‘The Jealousy Man‘ (2021) is a collection of twelve Jo Nesbø short stories (although not that short – the collection comes out at 504 pages) that are split into two parts under the themes of Jealousy and Power. This review covers the first seven stories.
I enjoyed all but one of these stories, From the title, I’d assumed that ‘The Jealousy Man’ would kick off the collection but it doesn’t and, although it’s the longest story, it wasn’t the one I enjoyed most. I found that, in this collection, the shorter the story was, the more kick it had.
I found myself fascinated by the different ways in which Jo Nesbø used jealousy as a catalyst to display the people we become when we let it take control.
I liked that each story was character-driven and that the characters and the way their jealousy manifested were wonderfully diverse. I was impressed that, while keeping the stories character-driven, Jo Nesbø, gave each story an extra twist, a little surprise that meant I could never be entirely sure what was happening in a story until I read the final page.
I’ve made brief spoiler-free comments on each story below.
London
I’m not sure why this story was picked to kick off the collection. ‘The Jealousy Man’ would have been the obvious choice for setting the theme for Part 1. Still, ‘London’ quickly let me know that the stories in this anthology would be original and difficult to predict. The idea behind the story, which I won’t give away here, is clever and cold. The storytelling style, in which the narrator speaks as if he is telling the story to the other participant in it, established an emotional distance from the action. The narrative itself was an object lesson in misdirection. I was fairly sure that I was reading a ‘Strangers On A Plane’ trope twist but what I actually got was something quite different and much grimmer.
The Jealousy Man
This story starts with an Athens Detective being called to a small Greek Island to establish whether a man has killed his twin brother or whether the twin is just missing. What followed was an atmospheric but slightly ponderous story about jealousy, murder and the impact of both on the murderer. The puzzle the story revolves around was clever and the exposition was done in a way that maximised the tension. I liked the complications added by having identical twins as the alleged victim and alleged murderer. What made the story exceptional was that the real focus of the story was on the Detective. Flashbacks to his early life were intercut with the exposition of his investigation into the missing bother in a way that illumined the investigation and explained how the Detective had come to be known as ‘The Jealousy Man’. The ending was unexpected but felt to me as if it was moving in slow motion. The whole story felt a little ponderous to me.
The Line
This story of an immigrant to Norway reacting to the outburst of an entitled and obnoxious customer was perfectly done. Ive seldom seen so much controlled anger packed into so few pages. I believed in the main character completely. I had no idea where the story was going but I was keen to find out. By the end, I was smiling because the outcome was unexpected but felt right, despite its consequences.
Trash
This is the story of a refuse collector with anger management issues, doing his early morning refuse collecting round while recovering from a killer hangover and trying to fill in the blanks in his memory of the night before.

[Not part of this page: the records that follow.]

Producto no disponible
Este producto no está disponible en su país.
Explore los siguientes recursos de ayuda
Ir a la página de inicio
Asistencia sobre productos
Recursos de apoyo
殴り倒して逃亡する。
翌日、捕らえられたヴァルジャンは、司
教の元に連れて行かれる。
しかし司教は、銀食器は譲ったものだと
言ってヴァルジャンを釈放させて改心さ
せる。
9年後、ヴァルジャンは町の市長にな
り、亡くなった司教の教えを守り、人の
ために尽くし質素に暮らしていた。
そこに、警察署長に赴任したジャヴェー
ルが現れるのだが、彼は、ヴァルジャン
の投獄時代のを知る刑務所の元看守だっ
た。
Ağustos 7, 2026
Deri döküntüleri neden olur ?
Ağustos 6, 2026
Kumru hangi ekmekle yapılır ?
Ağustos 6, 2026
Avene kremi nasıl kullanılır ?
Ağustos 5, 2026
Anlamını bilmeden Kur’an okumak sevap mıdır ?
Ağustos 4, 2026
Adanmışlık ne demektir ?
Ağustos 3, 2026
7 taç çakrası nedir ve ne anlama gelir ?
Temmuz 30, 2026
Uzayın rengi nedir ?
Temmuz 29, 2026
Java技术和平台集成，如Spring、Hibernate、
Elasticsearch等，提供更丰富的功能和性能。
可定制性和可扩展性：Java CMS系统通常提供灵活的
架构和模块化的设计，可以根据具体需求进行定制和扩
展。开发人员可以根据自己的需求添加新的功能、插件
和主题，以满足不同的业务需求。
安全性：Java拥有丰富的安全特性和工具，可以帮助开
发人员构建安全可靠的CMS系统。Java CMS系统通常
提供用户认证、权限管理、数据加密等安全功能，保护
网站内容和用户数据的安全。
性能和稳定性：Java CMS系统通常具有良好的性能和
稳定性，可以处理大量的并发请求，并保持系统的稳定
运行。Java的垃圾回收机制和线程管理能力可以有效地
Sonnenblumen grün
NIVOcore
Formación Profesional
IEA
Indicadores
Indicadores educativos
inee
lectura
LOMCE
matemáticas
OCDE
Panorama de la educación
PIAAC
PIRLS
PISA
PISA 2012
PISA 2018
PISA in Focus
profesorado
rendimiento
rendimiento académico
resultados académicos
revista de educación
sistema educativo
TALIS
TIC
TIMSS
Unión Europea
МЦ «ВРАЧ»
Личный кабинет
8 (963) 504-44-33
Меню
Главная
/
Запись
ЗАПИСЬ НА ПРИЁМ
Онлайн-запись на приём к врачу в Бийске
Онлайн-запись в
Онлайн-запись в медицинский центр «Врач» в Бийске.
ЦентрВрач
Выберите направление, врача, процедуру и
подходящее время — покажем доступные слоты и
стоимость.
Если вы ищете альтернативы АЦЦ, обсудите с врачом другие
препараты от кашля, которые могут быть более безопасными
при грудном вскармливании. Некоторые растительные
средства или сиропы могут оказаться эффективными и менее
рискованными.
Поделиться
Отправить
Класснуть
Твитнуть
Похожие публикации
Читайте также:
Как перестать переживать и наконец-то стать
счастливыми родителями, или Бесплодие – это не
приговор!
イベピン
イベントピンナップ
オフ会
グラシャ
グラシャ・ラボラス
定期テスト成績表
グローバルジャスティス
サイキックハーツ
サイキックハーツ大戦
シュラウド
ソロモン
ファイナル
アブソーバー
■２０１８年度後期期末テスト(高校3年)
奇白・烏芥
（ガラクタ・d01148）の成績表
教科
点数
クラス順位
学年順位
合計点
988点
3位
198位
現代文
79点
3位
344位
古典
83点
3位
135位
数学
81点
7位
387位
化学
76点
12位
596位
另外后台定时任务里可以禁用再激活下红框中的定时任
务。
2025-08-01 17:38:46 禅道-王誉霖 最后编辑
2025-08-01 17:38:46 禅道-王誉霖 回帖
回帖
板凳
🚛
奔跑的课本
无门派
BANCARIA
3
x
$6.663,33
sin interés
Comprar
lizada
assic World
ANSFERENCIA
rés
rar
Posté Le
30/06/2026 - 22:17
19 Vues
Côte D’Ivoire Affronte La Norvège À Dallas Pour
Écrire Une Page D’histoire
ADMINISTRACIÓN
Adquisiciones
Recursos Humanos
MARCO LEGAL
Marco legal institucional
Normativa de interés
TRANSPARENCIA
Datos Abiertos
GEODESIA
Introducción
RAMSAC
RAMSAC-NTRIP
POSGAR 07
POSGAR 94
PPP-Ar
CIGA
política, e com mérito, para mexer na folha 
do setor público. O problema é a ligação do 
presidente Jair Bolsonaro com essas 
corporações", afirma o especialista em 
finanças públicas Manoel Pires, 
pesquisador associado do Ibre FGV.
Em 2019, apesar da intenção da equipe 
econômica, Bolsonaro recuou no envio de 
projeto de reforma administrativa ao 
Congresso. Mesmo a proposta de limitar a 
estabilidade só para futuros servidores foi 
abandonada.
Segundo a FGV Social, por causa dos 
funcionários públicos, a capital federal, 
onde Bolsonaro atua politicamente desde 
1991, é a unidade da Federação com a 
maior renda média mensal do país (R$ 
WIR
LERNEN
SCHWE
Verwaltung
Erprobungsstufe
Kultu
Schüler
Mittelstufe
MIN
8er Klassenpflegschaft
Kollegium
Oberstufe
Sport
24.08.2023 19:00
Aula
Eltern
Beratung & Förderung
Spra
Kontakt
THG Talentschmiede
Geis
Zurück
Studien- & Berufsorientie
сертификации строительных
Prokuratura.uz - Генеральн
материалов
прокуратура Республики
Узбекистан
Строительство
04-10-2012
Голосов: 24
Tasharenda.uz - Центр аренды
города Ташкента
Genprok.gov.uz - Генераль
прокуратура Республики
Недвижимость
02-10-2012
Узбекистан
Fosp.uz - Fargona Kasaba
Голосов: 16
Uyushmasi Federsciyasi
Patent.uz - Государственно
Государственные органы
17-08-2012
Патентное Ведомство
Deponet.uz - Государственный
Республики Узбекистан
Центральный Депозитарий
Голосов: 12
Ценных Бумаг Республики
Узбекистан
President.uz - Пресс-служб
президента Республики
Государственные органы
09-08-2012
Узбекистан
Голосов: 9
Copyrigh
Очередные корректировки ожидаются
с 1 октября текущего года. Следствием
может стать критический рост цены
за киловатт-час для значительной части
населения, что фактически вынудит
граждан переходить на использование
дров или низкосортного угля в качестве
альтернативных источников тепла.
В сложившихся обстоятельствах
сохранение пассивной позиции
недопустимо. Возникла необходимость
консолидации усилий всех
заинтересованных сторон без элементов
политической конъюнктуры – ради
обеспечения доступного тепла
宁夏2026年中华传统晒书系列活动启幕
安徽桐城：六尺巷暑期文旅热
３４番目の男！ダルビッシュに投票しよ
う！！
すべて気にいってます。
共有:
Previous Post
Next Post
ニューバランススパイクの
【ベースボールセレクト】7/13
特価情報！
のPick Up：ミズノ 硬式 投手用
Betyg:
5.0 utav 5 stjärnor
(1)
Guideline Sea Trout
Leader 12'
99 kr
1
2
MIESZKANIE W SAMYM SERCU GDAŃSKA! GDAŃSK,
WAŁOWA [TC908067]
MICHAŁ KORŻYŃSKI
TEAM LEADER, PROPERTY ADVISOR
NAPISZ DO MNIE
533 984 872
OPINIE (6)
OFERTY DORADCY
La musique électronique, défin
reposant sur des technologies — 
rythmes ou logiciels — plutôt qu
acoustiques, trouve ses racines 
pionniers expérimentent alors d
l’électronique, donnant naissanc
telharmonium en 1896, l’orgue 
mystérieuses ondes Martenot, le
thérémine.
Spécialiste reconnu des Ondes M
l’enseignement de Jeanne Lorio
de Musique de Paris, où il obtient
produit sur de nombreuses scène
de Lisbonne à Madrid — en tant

He and the man who works with him, a Latvian immigrant who was a psychologist in a previous life, are drawn with great clarity. The conversation between them as they collect the refuse brought them to life and gave an insight into how jealousy and anger operate when they push everything else aside.
The exposition of events is so skilfully done and the outcome so surprising that I wanted to applaud it like a magic trick or a perfect piece of engineering.
The Confession
This chilling story of cold-blooded murder is told as a monologue given by a suspect to a policeman investigating a fatal poisoning. As I’m sure I was supposed to, I took an immediate dislike to the suspect. I thought I had a handle on the story from the start, right up to the point where I realised I’d been completely blindsided – again – and that everything was worse than I’d imagined it to be. The tone reminded me of one of Roald Dahl’s ‘Tales Of The Unexpected’- menacing and dark beneath a polite, almost charming, surface.
Odd
Odd just about describes this story. It’s an author’s fantasy about becoming sought after by walking away from the media circus. I found it amusing but over-long and the ending left me with a ‘Really? You took me through all that just to get here?’ reaction.
The Earring
The earring in this story is a little like Desdemona’s handkerchief but the taxi driver who finds it in the backseat of his cab and recognises it as his wife’s, needs no Iago to stoke his jealousy. There was a nice analogy here about holding on to things that you value the way a child holds on to the string of a balloon. What the taxi driver wants is to keep his wife. How he deals with the incriminating earring and the jealousy it arouses will determine if he gets what he wants or loses everything. I loved the way that the taxidriver’s fundamentally twisted thinking is made to seem normal and his actions almost inevitable (even though they caught me by surprise).